Lamar Crowell wanted to give the gift of health, and he didn't mind spending $12,000 to do it.
Mr. Crowell, the CEO of Keystone Homes Inc. in Augusta, wanted to make his employees more fit, which in turn would lower his health insurance premiums and at the same time make his workers happier and more productive.
To do so, he bought 33 new bicycles - one for each employee.
Mr. Crowell is among the many who appreciate the benefits of living a healthy lifestyle and who see the holiday spirit of giving as an opportunity to pass their values on to others.
"You can avoid a lot of other problems if you stay healthy and reduce stress. I think it's just a positive approach to life," he said.
That spirit is not only helping encourage fitness, but this time of year it's also lining the coffers of health-related businesses.
Mr. Crowell's mega-purchase, for instance, was the biggest single buy ever at Andy Jordan's Bicycle Warehouse.
"I about hit the floor," owner Andy Jordan said.
At Hand Over Stress, a massage-therapy clinic in Augusta, 10 to 15 gift certificates are sold daily as Christmas presents, therapist Jennifer Hartley said. The certificates range from half-hour sessions from $35, to $225 packages.
"We've been extremely blessed this season," she said.

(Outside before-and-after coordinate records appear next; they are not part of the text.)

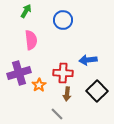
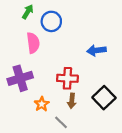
blue circle: (63, 20) -> (51, 21), moved
blue arrow: (88, 60) -> (96, 50), moved
orange star: (39, 85) -> (42, 104), moved

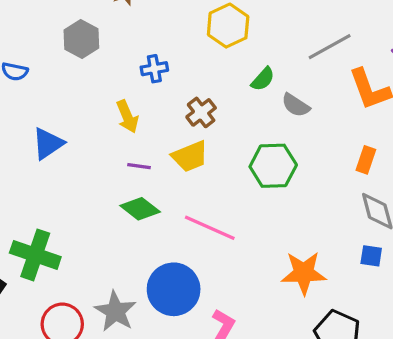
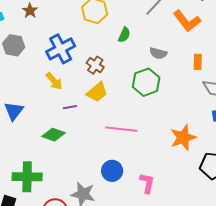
blue cross: (154, 69) -> (61, 49), size x1.8
gray semicircle: (296, 105) -> (158, 53), moved
green diamond: (140, 209) -> (53, 135), moved
blue circle: (174, 289) -> (112, 171), size x0.7

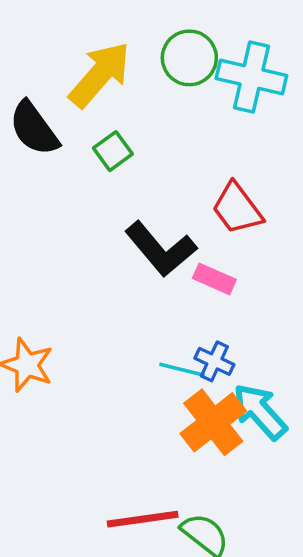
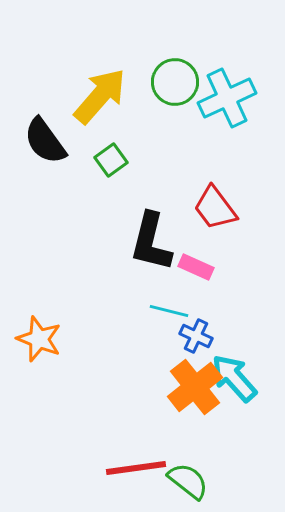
cyan cross: (251, 77) -> (227, 98), turned -38
black L-shape: (161, 249) -> (151, 242), turned 54
cyan line: (182, 370) -> (169, 311), moved

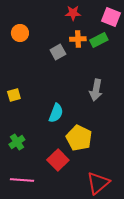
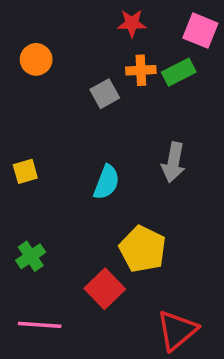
cyan semicircle: (56, 113) -> (107, 182), moved

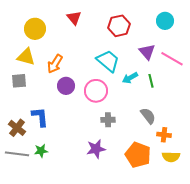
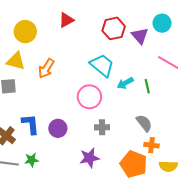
red triangle: (74, 18) -> (66, 20), turned 42
purple triangle: (147, 52) -> (140, 36), moved
purple circle: (66, 86) -> (58, 128), moved
orange cross: (164, 135) -> (151, 145), moved

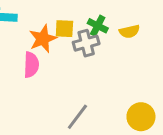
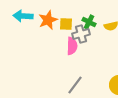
orange star: (43, 39) -> (48, 20), moved
pink semicircle: (31, 65) -> (72, 46), moved

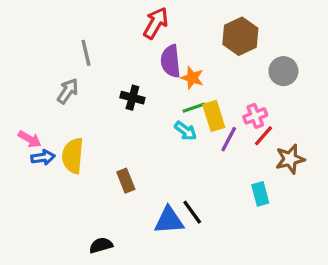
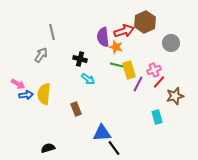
red arrow: (156, 23) -> (124, 31), moved, turned 42
green line: (194, 108) -> (117, 65), turned 32
cyan arrow: (186, 131) -> (88, 79), moved
black line: (192, 212) -> (114, 148), moved
black semicircle: (101, 245) -> (48, 148), moved

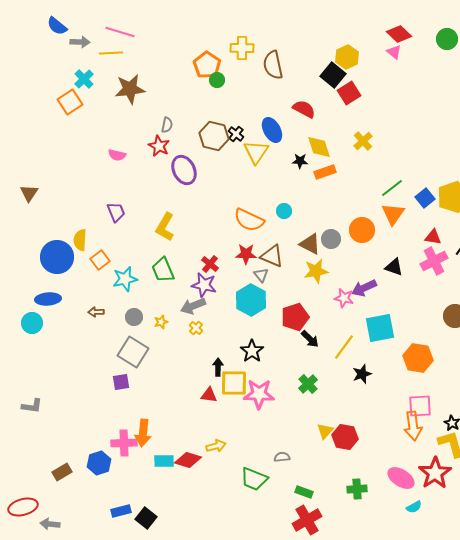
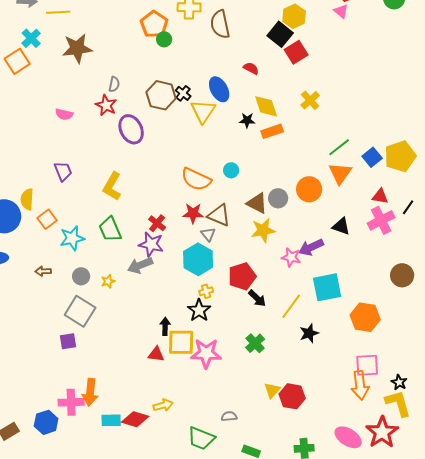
red semicircle: (304, 109) -> (251, 68), size x0.7
yellow cross: (196, 328) -> (206, 291), moved, turned 32

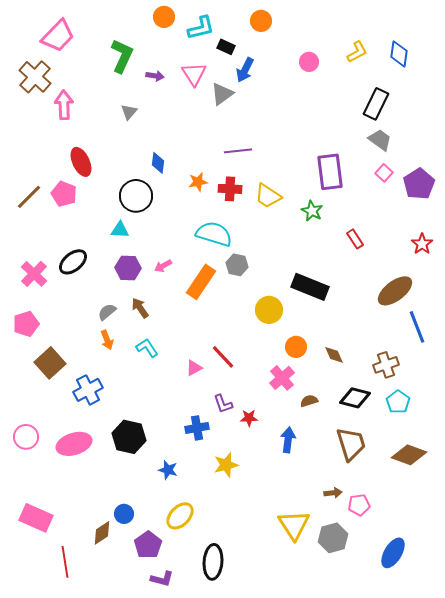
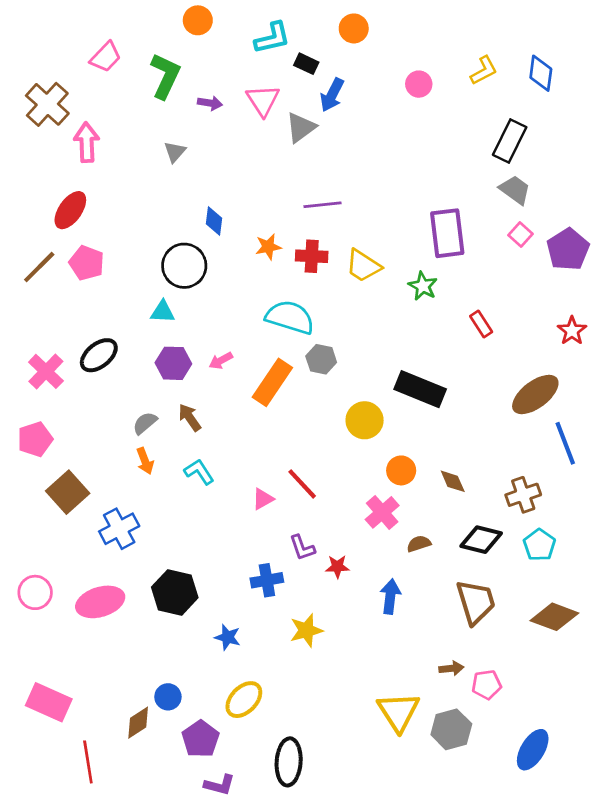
orange circle: (164, 17) -> (198, 20), moved
pink trapezoid: (58, 36) -> (106, 57), moved, size x0.7
red ellipse: (81, 162) -> (70, 210), moved, turned 60

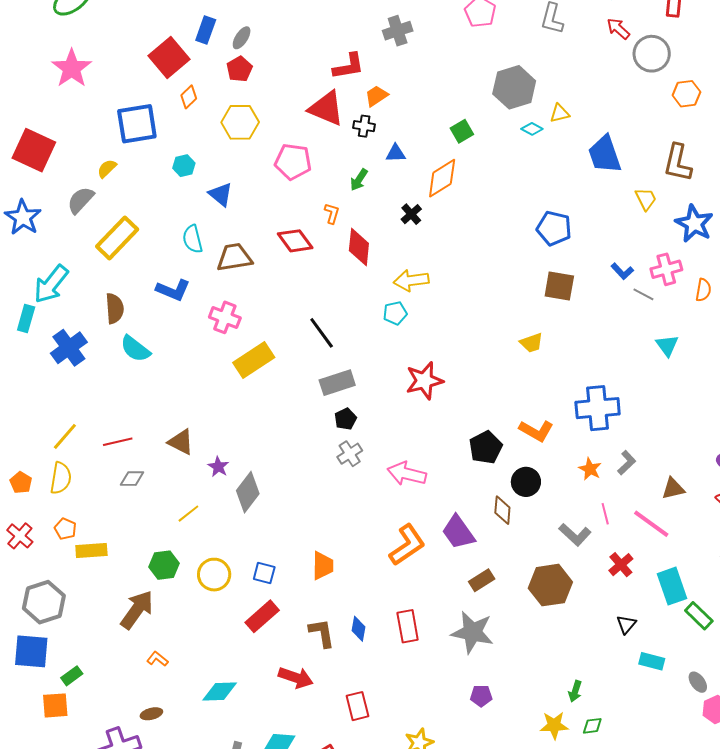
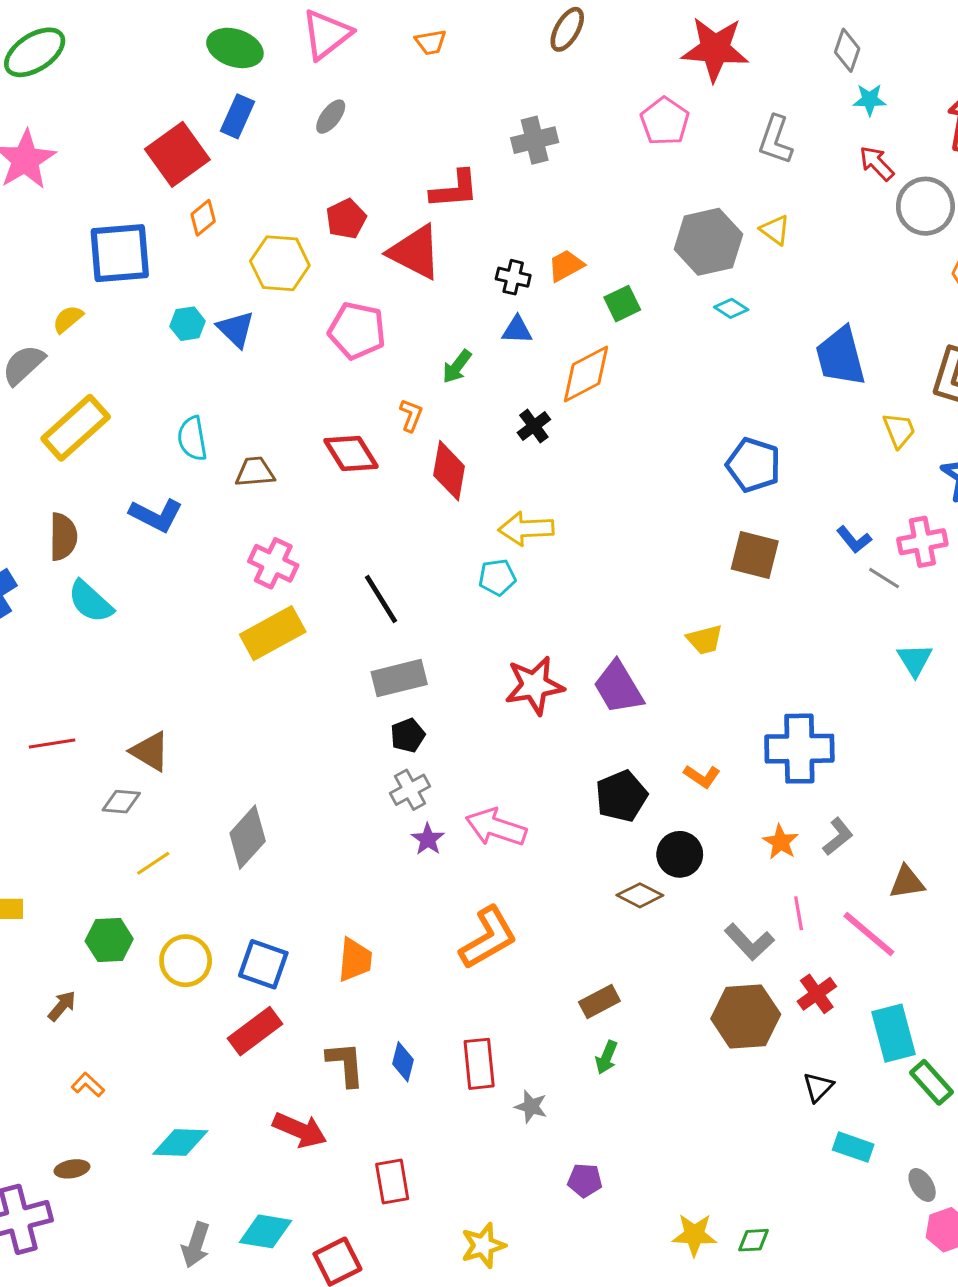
gray ellipse: (242, 38) -> (331, 117), moved
red pentagon: (239, 69) -> (346, 219), moved
orange trapezoid: (376, 96) -> (566, 266), moved
yellow triangle: (560, 113) -> (775, 230), moved, turned 45
black cross: (364, 126) -> (513, 277), moved
blue triangle: (221, 194) -> (236, 329), moved
brown trapezoid: (234, 257) -> (255, 472), size x0.7
pink cross: (225, 317) -> (273, 563), moved
orange L-shape: (536, 431) -> (702, 776), size x0.7
purple star: (218, 467) -> (428, 839), moved
gray diamond: (132, 479) -> (121, 802), moved
brown diamond: (502, 510) -> (640, 895), turned -72
purple trapezoid: (458, 532) -> (618, 687), moved
blue square: (264, 573) -> (263, 964), size x1.4
brown hexagon: (550, 585) -> (746, 1017), moved
brown arrow: (137, 610) -> (62, 1006), size x0.5
gray star: (472, 632) -> (531, 1107), moved, size x0.5
green arrow: (575, 691) -> (606, 1057), moved

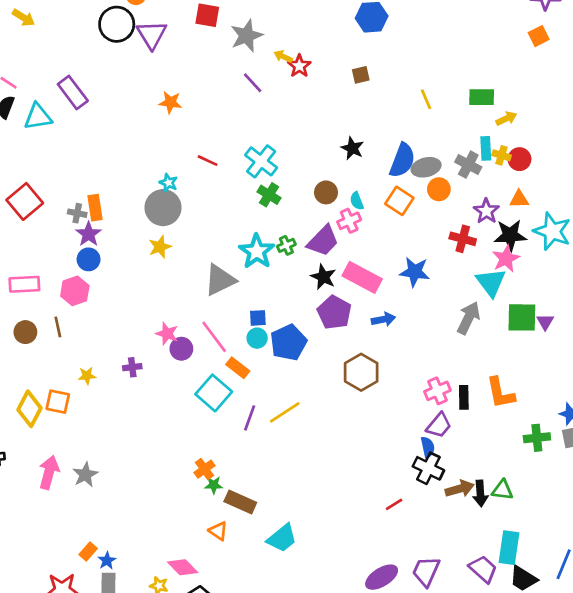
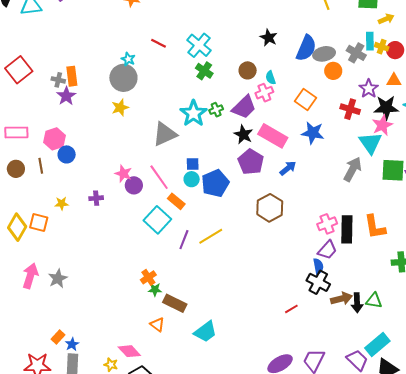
orange square: (399, 201) -> (306, 100), moved
blue circle: (89, 259) -> (67, 154), moved
blue arrow: (383, 319) -> (288, 168), turned -30
black rectangle: (464, 397) -> (347, 229), size x1.5
cyan rectangle: (509, 548) -> (377, 345), turned 40

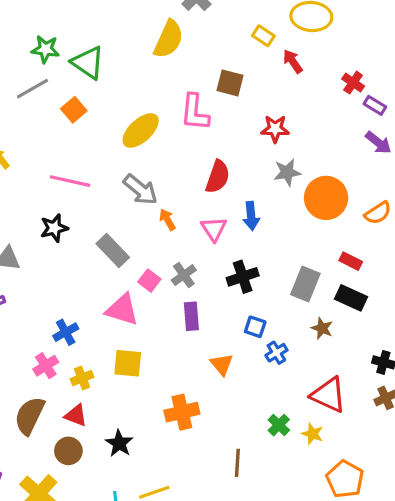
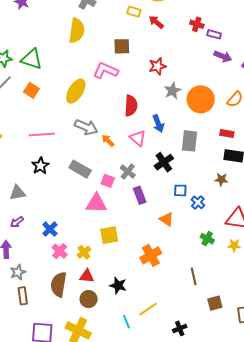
pink L-shape: (195, 112) -> (106, 70), turned 125
gray rectangle: (305, 284) -> (190, 141), moved
blue cross: (66, 332) -> (50, 229), moved
green cross: (279, 425) -> (207, 239), moved

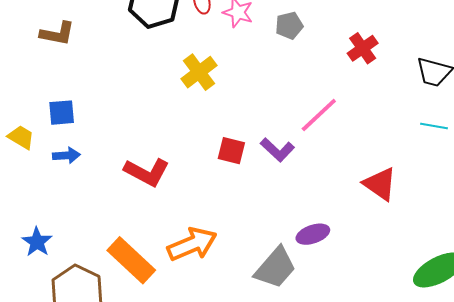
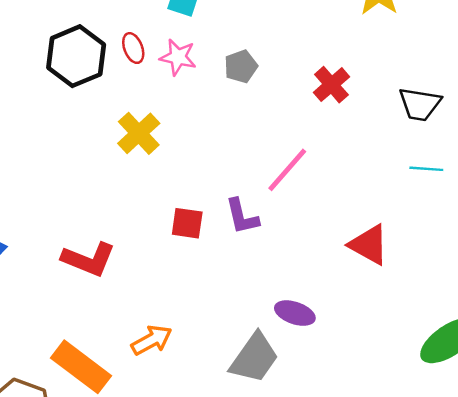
purple L-shape: (277, 150) -> (242, 217), turned 40
purple ellipse: (313, 234) -> (295, 313), turned 44
orange arrow: (192, 244) -> (152, 340), size x0.7

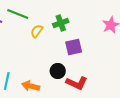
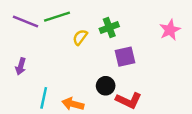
green line: (18, 14) -> (57, 17), turned -40

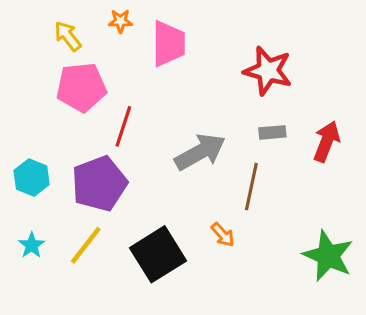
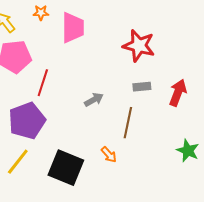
gray arrow: (200, 152) -> (94, 100), size x0.6
black square: (158, 254) -> (66, 168), turned -36
green star: (328, 256) -> (188, 151), moved, size x0.7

Holidays are also a busy time at New Life Natural Foods on Washington Road, said manager Dan Wager. Many people who try specialty juices and other health foods often end up giving gift certificates to friends and family, he said.
Giving something healthy is the right thing to do, said Jerry Porter, who shops at New Life.
"If you give someone something healthy, it shows you care about someone, and that you wish them well," he said.
A healthy gift might be just the sort of thing needed to get someone's fitness program on track, said Lisa Cummins, a certified athletic trainer with the MCG Sports Medicine Center.
You might jump-start them by giving a gift certificate or personal training session, she said.
Healthy gifts are what most people want, said Demetrius Jones, the owner of Demetrius Jones Personal Fitness and Wellness Studio.
"They want something that's going to contribute to a healthy lifestyle," he said.
Healthy gifts are also a way to help someone get in shape without offending them, said Tim Letman, the manager of Omni Health and Fitness on Walton Way Extension.
"Someone might mention that it's something that they want, and you can surprise them with it. It's a positive kind of thing," he said.
December and January are typically busy months for businesses catering to the health conscious, Ms. Cummins said.
"We think that we can eat all we want during the holiday season and start (exercising) after the new year," she said.
But those that make use of healthy gifts right after the holidays must keep up with healthy regimens, she said.
"You have to be motivated throughout the year," she said.